The Illinois General Assembly is expected to approve a measure next week that would legalize civil unions, according to Rick Garcia, political director for Equality Illinois. He's "absolutely" expecting the full state House and the Senate to pass a civil union measure either Tuesday or Wednesday. The bill has support from Illinois Gov. Pat Quinn (D).
However, it's not as straightforward as it sounds. (No pun intended) Instead of truly being approved as legislation, the civil unions bill is being attached as an "amendment" to an already Senate-approved "shell bill" which deals with death and estate issues. If the House approves the shell, it will return to the Senate for concurrence.
The reasoning behind this, says Garcia, is that Illinois lawmakers often use "shell bills" to pass legislation expediently when short on time. It also limits the time that opponents of civil unions can lobby lawmakers.
"We get it out of the House and then senators only have a few hours of being beat up by our opponents rather than three days or a long weekend," he said. "Since there is a perfectly legitimate way of doing it in one day, that's what we're going to do."
Should the measure become law, both gay and straight couples could enter into civil unions and religious institutions could choose their participation. As there's no explicit language regarding an effective date, couples could start entering into civil unions 30 days after the bill is signed into law.
Though I am happy this is happening, I have voiced my concerns with going after civil unions in Illinois in the first place. And now we're using a strategy to to pass a bill that, though still legitimate, opens the floodgates to criticisms that we're avoiding a true, valid debate on the issue with our opponents. Not the first time we've heard that.
Yes, I do want it to pass, but with full due process, like it was in Maine with the public hearings. I lived in Illinois for ten years, so I know how much I would've like to have this right.

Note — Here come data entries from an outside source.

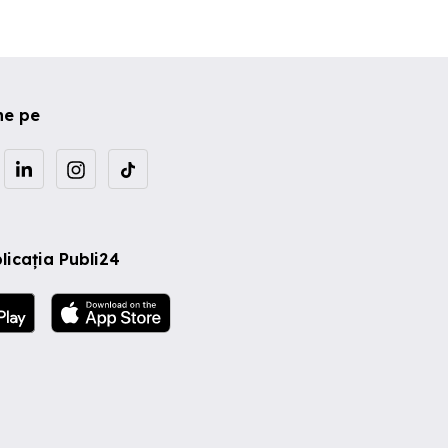
ne pe
licația Publi24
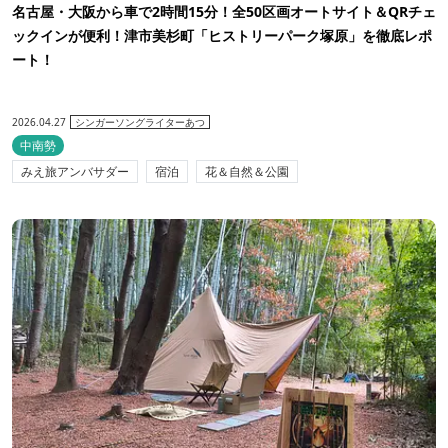
名古屋・大阪から車で2時間15分！全50区画オートサイト＆QRチェ
ックインが便利！津市美杉町「ヒストリーパーク塚原」を徹底レポ
ート！
2026.04.27
シンガーソングライターあつ
中南勢
みえ旅アンバサダー
宿泊
花＆自然＆公園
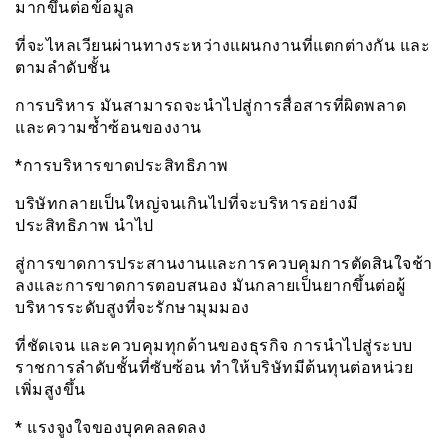
มากขึ้นต่อข้อมูล
ที่จะไหลเวียนผ่านทางระหว่างแผนกงานที่แตกต่างกัน และ
ตามลำดับชั้น
การบริหาร มันสามารถจะนำไปสู่การสื่อสารที่ผิดพลาด
และความซ้ำซ้อนของงาน
*การบริหารขาดประสิทธิภาพ
บริษัทกลายเป็นใหญ่จนเกินไปที่จะบริหารอย่างมี
ประสิทธิภาพ นำไป
สู่การขาดการประสานงานและการควบคุมการตัดสินใจช้า
ลงและการขาดการตอบสนอง มันกลายเป็นยากขึ้นต่อผู้
บริหารระดับสูงที่จะรักษามุมมอง
ที่ชัดเจน และควบคุมทุกด้านของธุรกิจ การนำไปสู่ระบบ
ราชการลำดับชั้นที่ซับซ้อน ทำให้บริษัทมีต้นทุนต่อหน่วย
เพิ่มสูงขึ้น
* แรงจูงใจของบุคคลลดลง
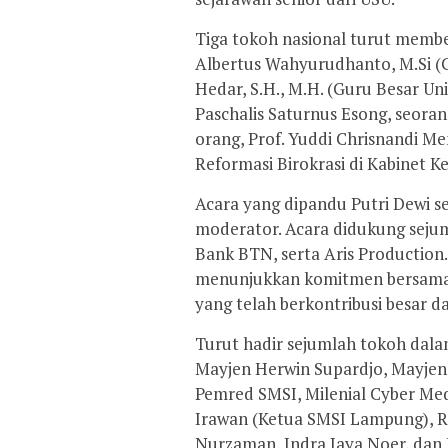
Tiga tokoh nasional turut member
Albertus Wahyurudhanto, M.Si (Gu
Hedar, S.H., M.H. (Guru Besar Un
Paschalis Saturnus Esong, seoran
orang, Prof. Yuddi Chrisnandi 
Reformasi Birokrasi di Kabinet Ke
Acara yang dipandu Putri Dewi se
moderator. Acara didukung sejum
Bank BTN, serta Aris Production
menunjukkan komitmen bersama 
yang telah berkontribusi besar 
Turut hadir sejumlah tokoh dalam
Mayjen Herwin Supardjo, Mayjen
Pemred SMSI, Milenial Cyber Med
Irawan (Ketua SMSI Lampung), Ren
Nurzaman, Indra Jaya Noer, dan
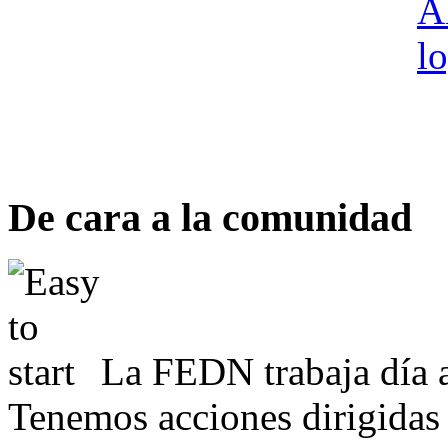
De cara a la comunidad
La FEDN trabaja día a
Tenemos acciones dirigidas 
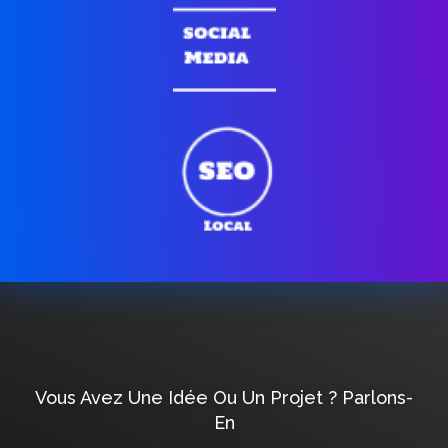
Vous Avez Une Idée Ou Un Projet ? Parlons-
En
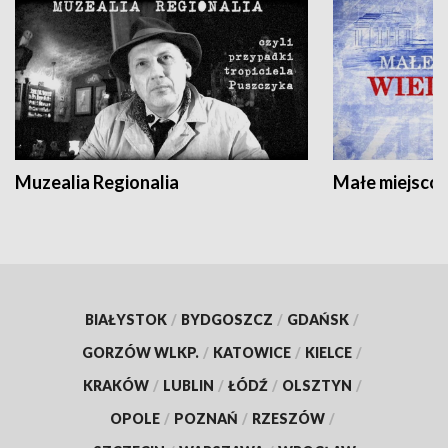
Muzealia Regionalia
Małe miejscow
BIAŁYSTOK
/
BYDGOSZCZ
/
GDAŃSK
/
GORZÓW WLKP.
/
KATOWICE
/
KIELCE
/
KRAKÓW
/
LUBLIN
/
ŁÓDŹ
/
OLSZTYN
/
OPOLE
/
POZNAŃ
/
RZESZÓW
/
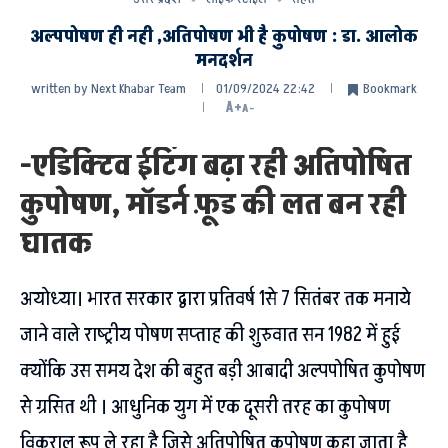
अल्पपोषण ही नही ,अतिपोषण भी है कुपोषण : डा. आलोक
मनदर्शन
written by
Next Khabar Team
01/09/2024 22:42
Bookmark
A+
A-
-एडिक्टिव ईटिंग बढ़ा रही अतिपोषित
कुपोषण, मॉडर्न फ़ूड की लत बन रही
घातक
अयोध्या। भारत सरकार द्वारा प्रतिवर्ष 1से 7 सितंबर तक मनाये
जाने वाले राष्ट्रीय पोषण सप्ताह की शुरुवात सन 1982 में हुई
क्योंकि उस समय देश की बहुत बड़ी आबादी अल्पपोषित कुपोषण
से ग्रसित थी । आधुनिक युग में एक दूसरी तरह का कुपोषण
विकराल रूप ले रहा है जिसे अतिपोषित कुपोषण कहा जाता है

However, we've been accused of using slight-of-hand maneuvers before to sneak rights bills through without true opposing views being expressed. Especially if we know we could lose. So isn't that what's happening here? Aren't those criticisms valid?
This bill's process is legitimate, and there is a full vote, but like Garcia said, it hardly gives time to true debate. Or for that matter, an honorable passage. That's not how I want to win my rights. Do you?